I didn't actually intend to visit the Synchrotron. I didn't actually know it was right next door (honestly - I don't exaggerate) to the Centre for Biomedical Imaging at Monash University in Melbourne until I arrived there on Monday. Somehow I managed to get myself tagged onto a tour with a group of students.

The synchrotron is a machine for producing broadband high energy X-rays (plus a lot of other lower energy electromagnetic radiation) for a variety of purposes - what they are used for depends on who has set up their experiment at the time. Electrons are accelerated to high energies, and then when they are bent they emit high-intensity broadband radiation in a very narrow beam- very useful stuff for physicists. We saw a bit of the gear needed to do the job - lots of magnets and electromagnetic cavities for accelerating the electrons with alternating electromagnetic fields. What I loved was the method for tuning the cavities.

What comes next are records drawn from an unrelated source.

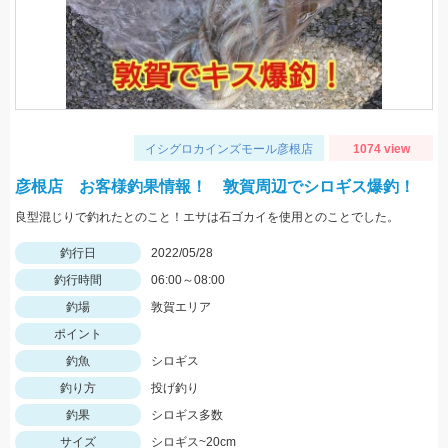
イシグロカインズモール彦根店
1074 view
彦根店 お客様釣果情報！ 敦賀周辺でシロギス爆釣！
良型混じりで釣れたとのこと！エサは石ゴカイを使用とのことでした。
釣行日
2022/05/28
釣行時間
06:00～08:00
釣場
敦賀エリア
ポイント
釣魚
シロギス
釣り方
投げ釣り
釣果
シロギス多数
サイズ
シロギス~20cm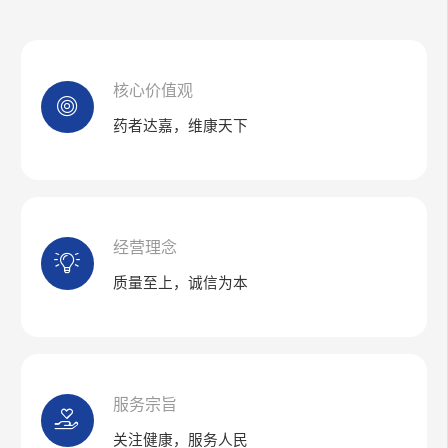
核心价值观
药者达嘉，维康天下
经营理念
质量至上，诚信为本
服务宗旨
关注健康，服务人民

Someone would adjust them by punching tiny dents into the side of the metal (lots of copper here) at the right places - a low technology solution to a high technology problem.

What was I doing next door? I was in Melbourne last week visiting some potential collaborators. This coming week I'll be talking with some more - this time in Perth. I took the opportunity today to travel out to Rottnest Island and see the quokka (what's a quokka?) - a beautiful day trip from the city. But back to work on Tuesday.